Items listed in a dataset:
════

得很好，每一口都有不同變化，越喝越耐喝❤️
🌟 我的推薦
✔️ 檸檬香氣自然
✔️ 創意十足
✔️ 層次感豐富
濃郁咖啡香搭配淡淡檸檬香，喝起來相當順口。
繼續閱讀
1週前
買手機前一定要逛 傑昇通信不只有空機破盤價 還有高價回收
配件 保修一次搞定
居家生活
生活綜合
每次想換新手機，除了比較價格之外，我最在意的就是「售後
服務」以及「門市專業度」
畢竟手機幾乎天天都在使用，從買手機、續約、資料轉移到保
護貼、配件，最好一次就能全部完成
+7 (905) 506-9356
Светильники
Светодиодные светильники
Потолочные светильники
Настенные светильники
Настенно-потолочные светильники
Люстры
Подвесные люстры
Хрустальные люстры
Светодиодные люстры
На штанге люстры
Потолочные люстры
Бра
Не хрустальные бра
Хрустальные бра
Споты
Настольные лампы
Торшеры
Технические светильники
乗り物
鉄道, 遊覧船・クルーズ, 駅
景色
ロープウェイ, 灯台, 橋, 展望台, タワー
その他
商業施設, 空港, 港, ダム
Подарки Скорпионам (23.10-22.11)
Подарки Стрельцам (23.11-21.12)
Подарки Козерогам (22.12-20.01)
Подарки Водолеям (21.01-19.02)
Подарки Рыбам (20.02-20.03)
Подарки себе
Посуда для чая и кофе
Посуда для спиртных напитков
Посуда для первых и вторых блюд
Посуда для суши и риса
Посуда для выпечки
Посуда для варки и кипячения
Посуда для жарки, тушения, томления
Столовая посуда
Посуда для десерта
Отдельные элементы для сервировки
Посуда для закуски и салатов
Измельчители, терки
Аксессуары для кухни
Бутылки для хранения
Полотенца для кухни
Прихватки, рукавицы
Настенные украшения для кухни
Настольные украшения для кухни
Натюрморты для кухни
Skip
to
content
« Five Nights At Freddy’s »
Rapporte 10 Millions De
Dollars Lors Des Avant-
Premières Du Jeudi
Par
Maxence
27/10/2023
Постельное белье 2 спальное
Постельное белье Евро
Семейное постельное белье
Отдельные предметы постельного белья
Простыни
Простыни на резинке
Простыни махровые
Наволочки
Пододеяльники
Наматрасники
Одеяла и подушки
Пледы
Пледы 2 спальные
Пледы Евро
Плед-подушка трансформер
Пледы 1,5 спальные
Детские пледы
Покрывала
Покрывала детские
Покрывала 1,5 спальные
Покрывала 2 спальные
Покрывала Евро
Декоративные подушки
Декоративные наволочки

════

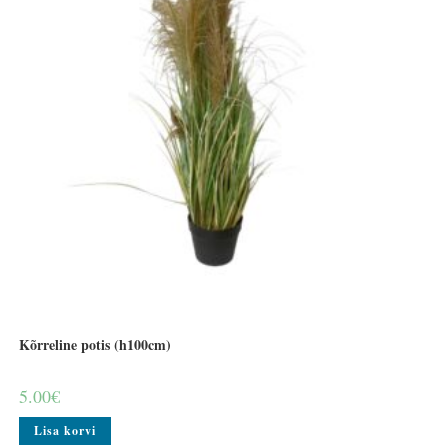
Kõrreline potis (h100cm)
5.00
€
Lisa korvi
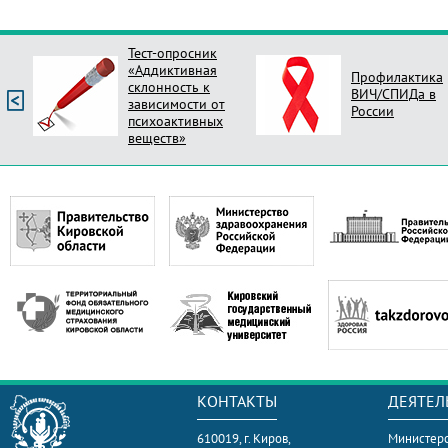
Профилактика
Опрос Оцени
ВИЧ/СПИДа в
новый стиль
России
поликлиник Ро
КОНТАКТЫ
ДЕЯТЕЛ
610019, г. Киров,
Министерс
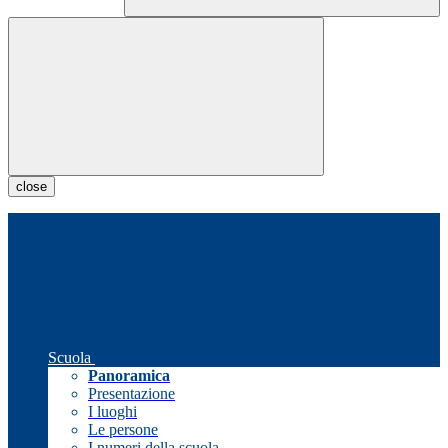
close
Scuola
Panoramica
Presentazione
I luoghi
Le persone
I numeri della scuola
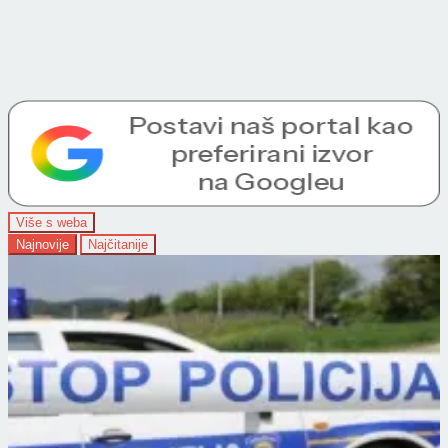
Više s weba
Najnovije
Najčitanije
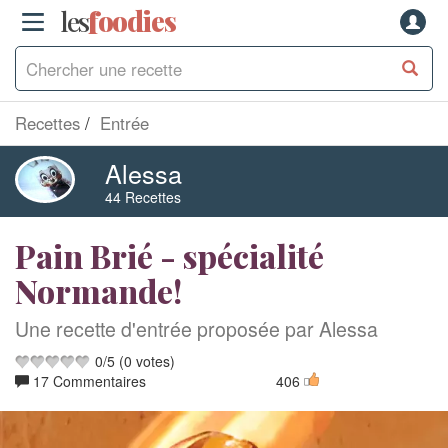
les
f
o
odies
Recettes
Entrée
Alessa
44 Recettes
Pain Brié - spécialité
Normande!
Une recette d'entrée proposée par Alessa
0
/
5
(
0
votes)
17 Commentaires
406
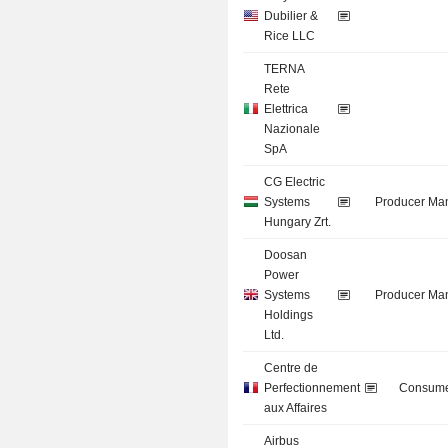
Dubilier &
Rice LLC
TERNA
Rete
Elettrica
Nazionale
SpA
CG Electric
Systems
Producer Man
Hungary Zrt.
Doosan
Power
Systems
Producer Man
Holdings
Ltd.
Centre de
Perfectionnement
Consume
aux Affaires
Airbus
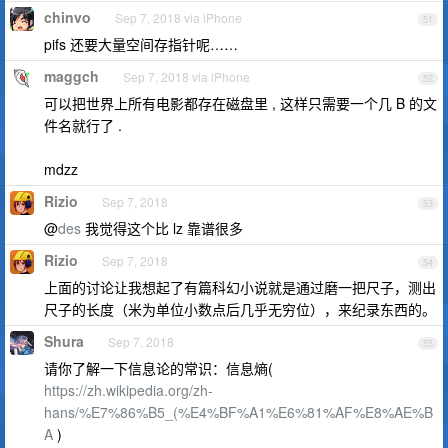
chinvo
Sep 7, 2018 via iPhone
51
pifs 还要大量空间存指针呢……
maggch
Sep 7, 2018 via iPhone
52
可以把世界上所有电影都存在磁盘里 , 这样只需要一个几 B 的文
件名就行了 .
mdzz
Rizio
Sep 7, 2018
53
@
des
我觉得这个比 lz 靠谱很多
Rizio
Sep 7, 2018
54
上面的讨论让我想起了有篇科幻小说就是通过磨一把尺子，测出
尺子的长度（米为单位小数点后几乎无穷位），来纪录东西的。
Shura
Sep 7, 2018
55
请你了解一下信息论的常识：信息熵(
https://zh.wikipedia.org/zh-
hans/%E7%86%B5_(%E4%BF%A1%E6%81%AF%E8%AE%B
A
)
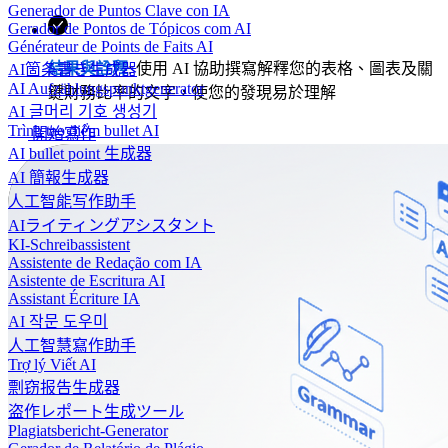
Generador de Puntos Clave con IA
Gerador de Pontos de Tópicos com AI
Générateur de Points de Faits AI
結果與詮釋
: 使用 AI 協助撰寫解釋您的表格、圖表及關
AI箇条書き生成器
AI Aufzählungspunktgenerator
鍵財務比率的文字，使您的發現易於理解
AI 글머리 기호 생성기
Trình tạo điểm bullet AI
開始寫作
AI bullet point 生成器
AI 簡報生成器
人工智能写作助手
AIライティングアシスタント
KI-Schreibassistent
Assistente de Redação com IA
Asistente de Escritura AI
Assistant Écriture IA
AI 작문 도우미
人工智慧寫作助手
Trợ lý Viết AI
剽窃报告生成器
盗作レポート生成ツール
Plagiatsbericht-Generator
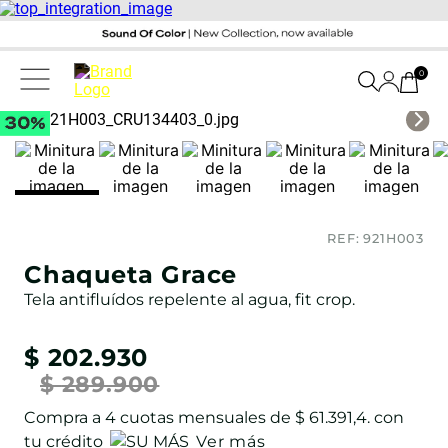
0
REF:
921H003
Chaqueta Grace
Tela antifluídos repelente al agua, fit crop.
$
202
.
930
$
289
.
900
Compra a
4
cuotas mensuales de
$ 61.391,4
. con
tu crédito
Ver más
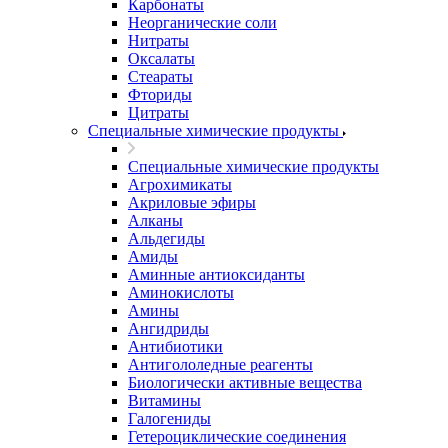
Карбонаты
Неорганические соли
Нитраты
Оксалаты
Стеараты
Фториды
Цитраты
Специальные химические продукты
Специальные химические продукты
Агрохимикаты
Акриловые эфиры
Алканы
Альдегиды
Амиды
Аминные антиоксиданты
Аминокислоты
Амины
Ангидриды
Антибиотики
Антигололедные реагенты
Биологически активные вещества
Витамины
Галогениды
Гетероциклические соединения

════

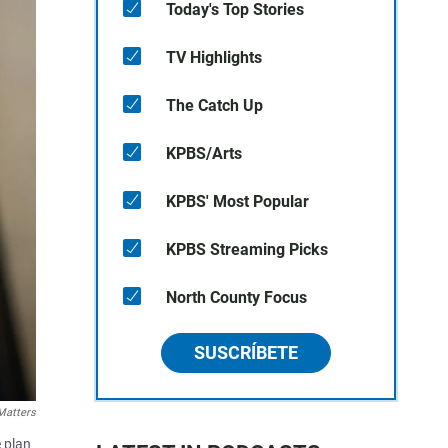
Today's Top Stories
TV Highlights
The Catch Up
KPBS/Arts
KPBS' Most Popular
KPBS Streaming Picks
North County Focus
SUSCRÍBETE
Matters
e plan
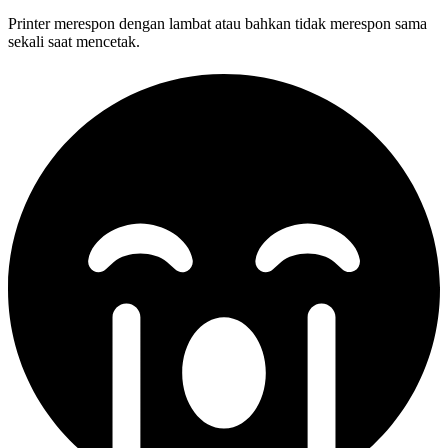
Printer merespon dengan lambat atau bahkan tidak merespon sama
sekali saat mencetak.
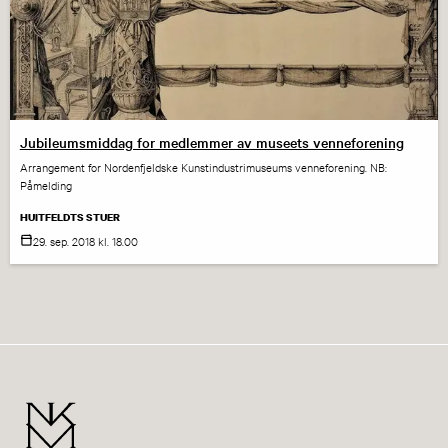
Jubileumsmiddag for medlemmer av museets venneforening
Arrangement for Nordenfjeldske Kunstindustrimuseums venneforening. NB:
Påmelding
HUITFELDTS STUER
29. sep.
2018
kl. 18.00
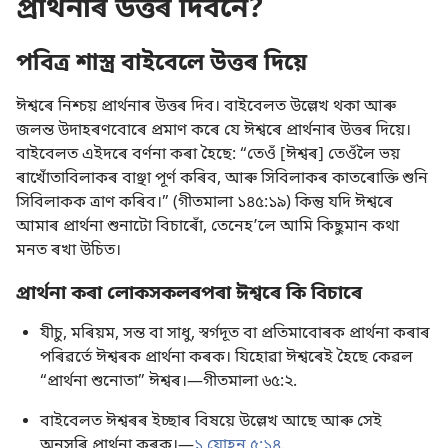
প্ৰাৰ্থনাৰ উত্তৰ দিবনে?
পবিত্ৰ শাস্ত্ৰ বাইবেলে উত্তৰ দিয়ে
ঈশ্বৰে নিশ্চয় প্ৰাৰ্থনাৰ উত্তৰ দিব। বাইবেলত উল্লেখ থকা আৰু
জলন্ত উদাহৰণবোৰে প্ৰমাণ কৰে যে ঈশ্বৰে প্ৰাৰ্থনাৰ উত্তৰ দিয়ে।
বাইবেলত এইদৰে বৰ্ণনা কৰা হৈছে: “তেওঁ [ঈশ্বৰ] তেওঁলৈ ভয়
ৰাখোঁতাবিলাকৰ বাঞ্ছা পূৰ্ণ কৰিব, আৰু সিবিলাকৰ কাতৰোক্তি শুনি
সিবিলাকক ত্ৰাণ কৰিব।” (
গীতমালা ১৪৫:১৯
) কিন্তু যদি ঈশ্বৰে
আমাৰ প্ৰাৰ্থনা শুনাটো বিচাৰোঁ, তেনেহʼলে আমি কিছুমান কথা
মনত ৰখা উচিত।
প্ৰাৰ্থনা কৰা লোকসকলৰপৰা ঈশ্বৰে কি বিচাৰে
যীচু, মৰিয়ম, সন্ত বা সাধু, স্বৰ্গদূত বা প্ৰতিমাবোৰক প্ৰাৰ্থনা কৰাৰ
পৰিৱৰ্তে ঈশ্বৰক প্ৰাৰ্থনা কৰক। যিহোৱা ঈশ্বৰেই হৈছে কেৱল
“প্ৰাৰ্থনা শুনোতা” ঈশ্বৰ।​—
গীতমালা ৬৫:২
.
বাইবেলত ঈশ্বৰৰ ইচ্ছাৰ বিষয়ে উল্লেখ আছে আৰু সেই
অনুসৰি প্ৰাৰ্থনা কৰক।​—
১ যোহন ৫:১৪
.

════

Search the entries for the word "KPBS". Copy every line where it occurs.

* [EXERCISE RESULT]
KPBS/Arts
KPBS' Most Popular
KPBS Streaming Picks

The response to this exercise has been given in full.